# Forum > Gaming > Roleplaying Games > D&D 5e/Next >  Bonus action for wizard?

## Kurald Galain

What's a good feat or item or multiclass that would give a wizard a good multi-use _bonus action_ ability? I note the whole party is using lots of bonus actions except for my wizard character (who goes move + spell most of his turns).

----------


## diplomancer

> What's a good feat or item or multiclass that would give a wizard a good multi-use _bonus action_ ability? I note the whole party is using lots of bonus actions except for my wizard character (who goes move + spell most of his turns).


Telekinetic feat is the usual answer here, though a cheaper (specially if your Int is even) and still very useful option I also like (depending on how lenient your DM is) is Unseen Servant. 

My DM's usually let them feed Healing Potions, either to me or to fallen comrades.
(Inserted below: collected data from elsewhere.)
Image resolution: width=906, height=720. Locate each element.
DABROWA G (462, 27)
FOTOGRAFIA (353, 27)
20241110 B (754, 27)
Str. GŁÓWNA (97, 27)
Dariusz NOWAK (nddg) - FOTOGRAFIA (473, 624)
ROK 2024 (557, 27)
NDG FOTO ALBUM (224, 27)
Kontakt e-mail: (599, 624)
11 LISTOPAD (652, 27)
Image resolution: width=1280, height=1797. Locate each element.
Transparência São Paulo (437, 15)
That's the easy use, but there are tons of things an unseen servant can do with some creative thinking. Being a ritual and you a wizard, it doesn't even cost you a preparation slot.

If your DM lets you Ritually cast spells while on the move, it's even better, as you can easily have 3 or 4 unseen servants ready at once. Even though you can only command one at a time, given their low move speed it might be good to have one next to each of your comrades for that clutch healing potion.

----------


## J-H

Here's the list of BA spells.
https://www.nerdsandscoundrels.com/b...ion-spells-5e/
Unfortunately, most are concentration, and most are not on the wizard list.
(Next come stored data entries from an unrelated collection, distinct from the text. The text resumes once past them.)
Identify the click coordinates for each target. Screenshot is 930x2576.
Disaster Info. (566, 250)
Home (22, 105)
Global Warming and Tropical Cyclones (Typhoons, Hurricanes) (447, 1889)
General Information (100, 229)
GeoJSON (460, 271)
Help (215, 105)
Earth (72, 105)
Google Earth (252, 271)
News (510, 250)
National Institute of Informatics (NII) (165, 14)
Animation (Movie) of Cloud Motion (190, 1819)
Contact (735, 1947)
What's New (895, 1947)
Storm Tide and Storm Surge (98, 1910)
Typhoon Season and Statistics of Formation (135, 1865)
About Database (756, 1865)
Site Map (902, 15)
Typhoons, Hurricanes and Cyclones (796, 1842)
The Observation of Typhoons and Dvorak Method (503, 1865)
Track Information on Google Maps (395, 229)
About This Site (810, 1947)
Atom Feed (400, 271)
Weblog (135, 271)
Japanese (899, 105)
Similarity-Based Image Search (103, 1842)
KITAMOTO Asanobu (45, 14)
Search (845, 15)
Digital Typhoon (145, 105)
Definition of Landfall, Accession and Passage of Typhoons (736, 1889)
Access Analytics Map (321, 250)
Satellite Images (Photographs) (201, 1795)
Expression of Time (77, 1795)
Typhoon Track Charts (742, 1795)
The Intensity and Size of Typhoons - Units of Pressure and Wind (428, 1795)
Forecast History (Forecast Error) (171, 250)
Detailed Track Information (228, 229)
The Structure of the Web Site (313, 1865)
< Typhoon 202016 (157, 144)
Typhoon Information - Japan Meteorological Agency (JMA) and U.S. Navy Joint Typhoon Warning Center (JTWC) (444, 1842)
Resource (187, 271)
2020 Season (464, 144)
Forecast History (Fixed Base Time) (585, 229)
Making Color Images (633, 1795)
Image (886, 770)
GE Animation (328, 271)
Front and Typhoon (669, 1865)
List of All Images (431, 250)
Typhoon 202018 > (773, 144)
You could also pick up spells that let you do something as a bonus action on following rounds, like Bigby's Hand of Does Lots of Stuff, or Flaming Sphere, or Dust Cloud.

Also, it's OK to not use your Bonus Action.  You're a wizard, not a rogue.  You probably are keeping up with the party and making a difference anyway.

----------


## Mastikator

Use dragon's breath on your familiar. Fire breathing owl.

----------


## Witty Username

Spell selection is the primary thing here, as you go up in level concentration spells that bonus actions an bonus action spell casts are about.
As for multiclassing, 2 levels in rogue will get you cunning action, 3 levels in sorcerer will get you quicken spell.
As for feats telekinetic and Fey Touched can get you some good bonus action effects.
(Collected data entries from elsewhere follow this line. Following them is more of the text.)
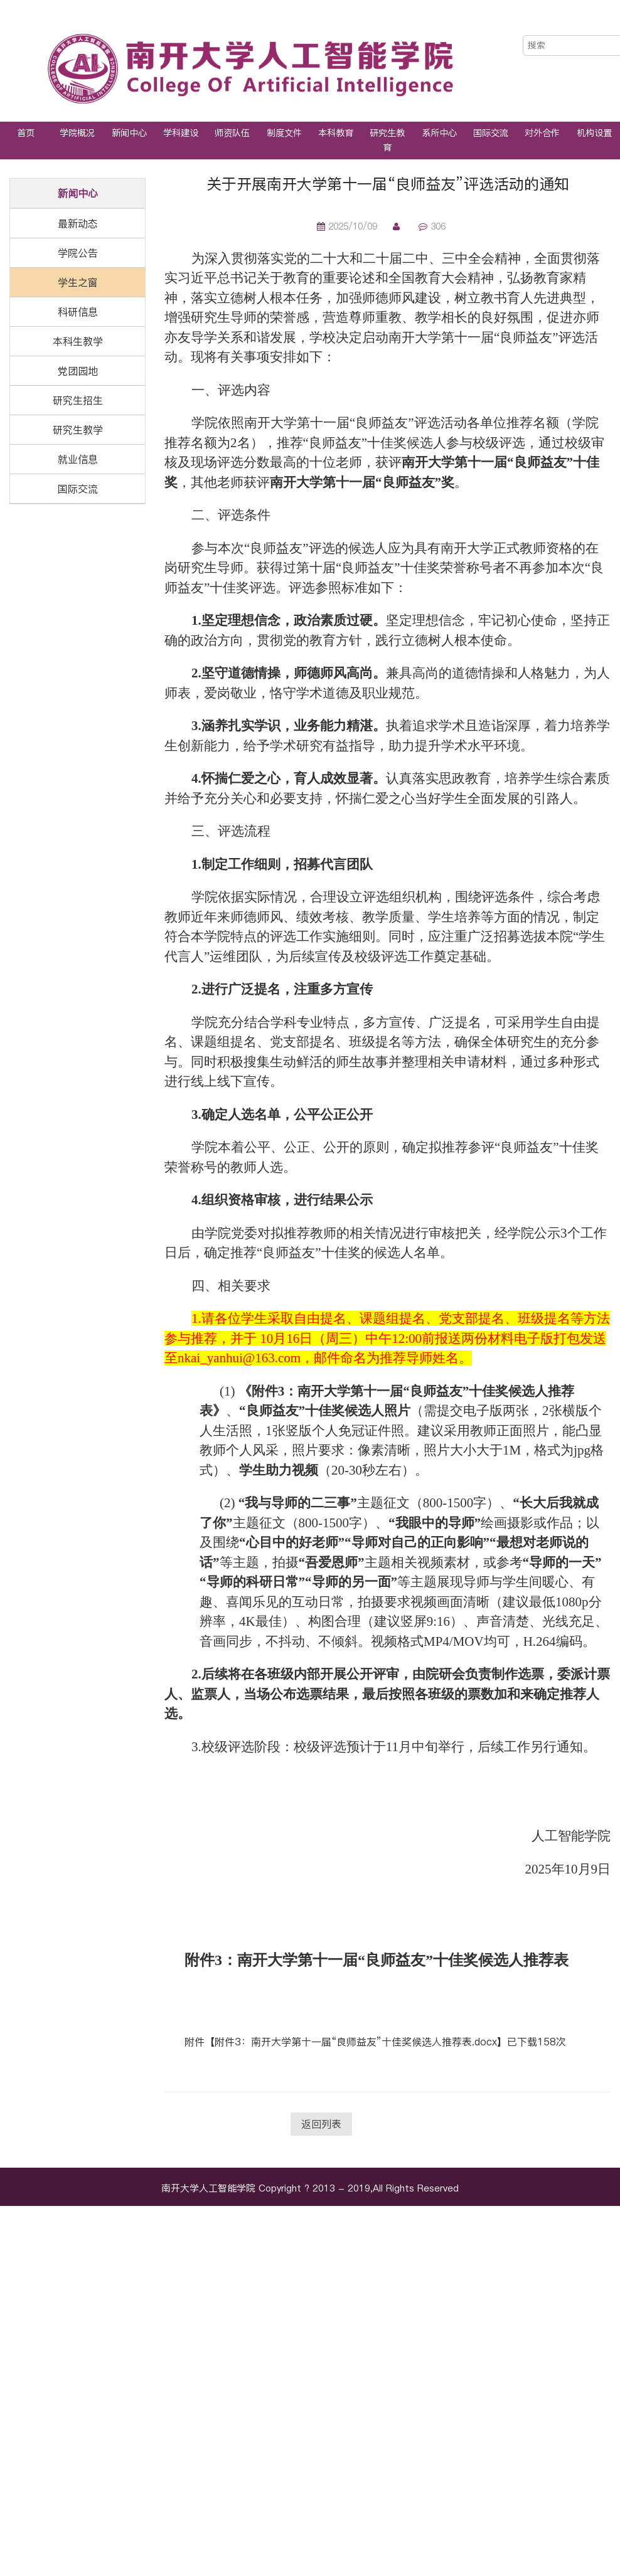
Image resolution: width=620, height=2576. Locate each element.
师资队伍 (232, 133)
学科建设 (180, 133)
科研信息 (78, 312)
Goblin race gets you nimble escape which is another route to having a good bonus action.

----------


## firelistener

Flaming Sphere is a great spell for utilizing your bonus action, but I think you'll find that it and similar spells aren't always worth the concentration in a fight when you could otherwise cast Fly or something else. You really only need your regular action as a Wizard though. No other class is likely to be dishing out Fireballs and Lightning Bolts to clear out groups of enemies the way you can, which is invaluable.

----------


## Psyren

A lot of racials are also a bonus action and can be useful. For example, if your Wizard is a summon or pet build, a Kobold's Draconic Cry would be a pretty notable DPR boost.

----------


## Frogreaver

Animate Dead?

----------


## RogueJK

The Telekinetic feat, and specifically choosing spells that utilize your BA for repeated actions on multiple turns, like Flaming Sphere, Animate Objects, Bigby's Hand, and Crown of Stars.

----------


## Rav

Yeah a lot of folk mentioned it already but Telekinetic feat is fantastic on wizards for this reason, they often have free BA, and being able to shove people around as a BA is super clutch for shunting them into or out of your spell effects.

Wanna launch a Lightning Bolt but the fighter is, yet again, standing in the middle of the line of enemies? Yank him out the way. Then start blasting. 

Enemy up in your face and you need to get away? BA shove it out your face then move without provoking.

Druid pinned down, flanked, and needs an escape? Yank them away from the pack attacking them.

Enemy stops just outside your Cleric pal's spirit guardians? Shove that dummy right into it, cause damage now, and then again when he starts his turn in there.

An enemy fights free and crawls out of your Web spell? Bop. Back into it sucka.

Etc. etc. etc. Completely inexhaustible supply of reposition is just always going to be handy.

----------


## Kurald Galain

Thanks for the tips! I think I'll go with Unseen Servant until I can pick a new feat, and then Telekinetic.

----------